▶ _PROVIDED INFORMATION_
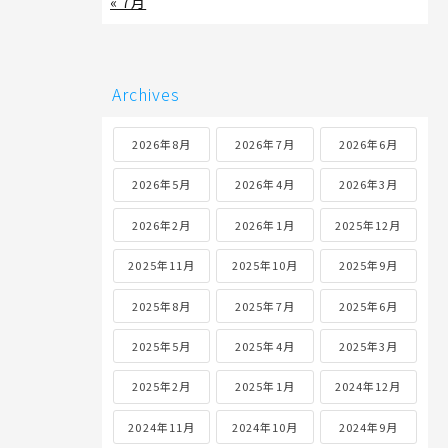
« 7月
Archives
2026年8月
2026年7月
2026年6月
2026年5月
2026年4月
2026年3月
2026年2月
2026年1月
2025年12月
2025年11月
2025年10月
2025年9月
2025年8月
2025年7月
2025年6月
2025年5月
2025年4月
2025年3月
2025年2月
2025年1月
2024年12月
2024年11月
2024年10月
2024年9月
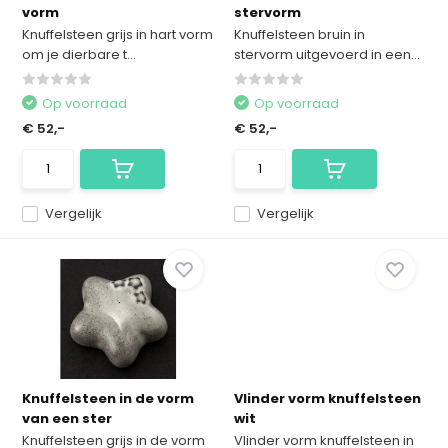
vorm
stervorm
Knuffelsteen grijs in hart vorm
Knuffelsteen bruin in
om je dierbare t...
stervorm uitgevoerd in een...
Op voorraad
Op voorraad
€ 52,-
€ 52,-
Vergelijk
Vergelijk
Knuffelsteen in de vorm
Vlinder vorm knuffelsteen
van een ster
wit
Knuffelsteen grijs in de vorm
Vlinder vorm knuffelsteen in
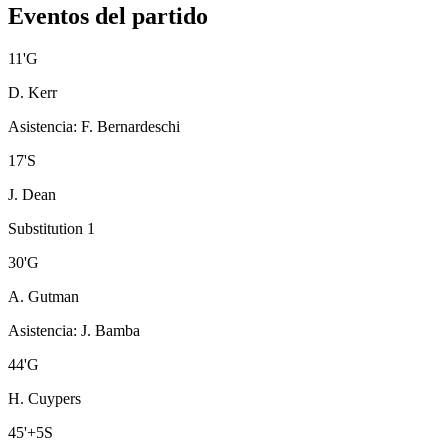
Eventos del partido
11
'
G
D. Kerr
Asistencia
:
F. Bernardeschi
17
'
S
J. Dean
Substitution 1
30
'
G
A. Gutman
Asistencia
:
J. Bamba
44
'
G
H. Cuypers
45
'
+5
S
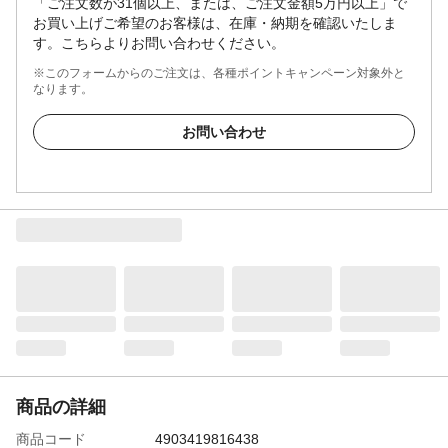
「ご注文数が31個以上、または、ご注文金額5万円以上」で
お買い上げご希望のお客様は、在庫・納期を確認いたしま
す。こちらよりお問い合わせください。
※このフォームからのご注文は、各種ポイントキャンペーン対象外と
なります。
お問い合わせ
商品の詳細
商品コード
4903419816438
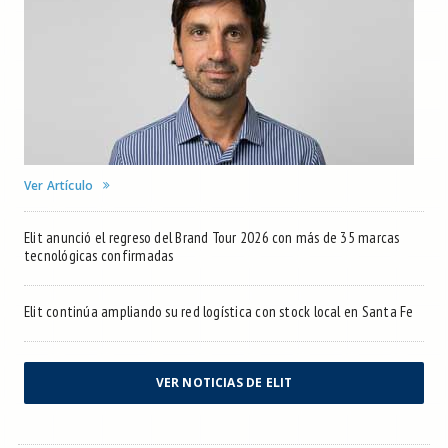
Ver Artículo
Elit anunció el regreso del Brand Tour 2026 con más de 35 marcas
tecnológicas confirmadas
Elit continúa ampliando su red logística con stock local en Santa Fe
VER NOTICIAS DE ELIT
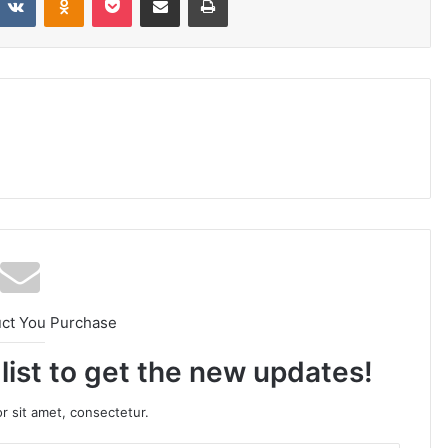
uct You Purchase
 list to get the new updates!
r sit amet, consectetur.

▶ _WHAT IS EXPECTED_
Give all the lines above again, character for character, without pictures.

▶ _SOLVED EXERCISE_
« 7月
Archives
2026年8月
2026年7月
2026年6月
2026年5月
2026年4月
2026年3月
2026年2月
2026年1月
2025年12月
2025年11月
2025年10月
2025年9月
2025年8月
2025年7月
2025年6月
2025年5月
2025年4月
2025年3月
2025年2月
2025年1月
2024年12月
2024年11月
2024年10月
2024年9月
vorm
stervorm
Knuffelsteen grijs in hart vorm
Knuffelsteen bruin in
om je dierbare t...
stervorm uitgevoerd in een...
Op voorraad
Op voorraad
€ 52,-
€ 52,-
Vergelijk
Vergelijk
Knuffelsteen in de vorm
Vlinder vorm knuffelsteen
van een ster
wit
Knuffelsteen grijs in de vorm
Vlinder vorm knuffelsteen in
Eventos del partido
11
'
G
D. Kerr
Asistencia
:
F. Bernardeschi
17
'
S
J. Dean
Substitution 1
30
'
G
A. Gutman
Asistencia
:
J. Bamba
44
'
G
H. Cuypers
45
'
+5
S
「ご注文数が31個以上、または、ご注文金額5万円以上」で
お買い上げご希望のお客様は、在庫・納期を確認いたしま
す。こちらよりお問い合わせください。
※このフォームからのご注文は、各種ポイントキャンペーン対象外と
なります。
お問い合わせ
商品の詳細
商品コード
4903419816438
Ver Artículo
Elit anunció el regreso del Brand Tour 2026 con más de 35 marcas
tecnológicas confirmadas
Elit continúa ampliando su red logística con stock local en Santa Fe
VER NOTICIAS DE ELIT
uct You Purchase
 list to get the new updates!
r sit amet, consectetur.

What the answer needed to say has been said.